_EXERCISE OBJECTIVE_
Give all of the data below again exactly, and drop the images.

_GIVEN RECORDS_
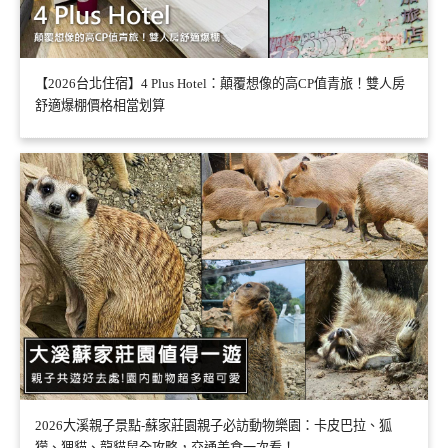
【2026台北住宿】4 Plus Hotel：顛覆想像的高CP值青旅！雙人房
舒適爆棚價格相當划算
2026大溪親子景點-蘇家莊園親子必訪動物樂園：卡皮巴拉、狐
獴、狸貓、龍貓鼠全攻略，交通美食一次看！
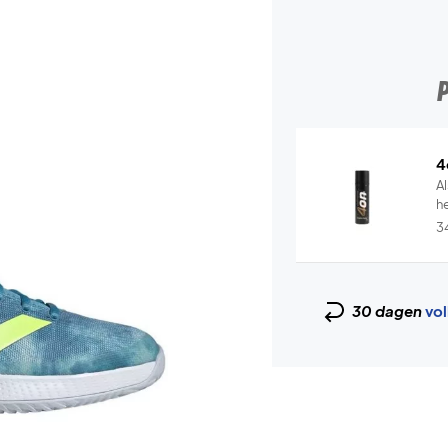
4
Al
he
3
30 dagen
vol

_RESPONSE TO THE TASK_
【2026台北住宿】4 Plus Hotel：顛覆想像的高CP值青旅！雙人房
舒適爆棚價格相當划算
2026大溪親子景點-蘇家莊園親子必訪動物樂園：卡皮巴拉、狐
獴、狸貓、龍貓鼠全攻略，交通美食一次看！
4
Al
he
3
30 dagen
vol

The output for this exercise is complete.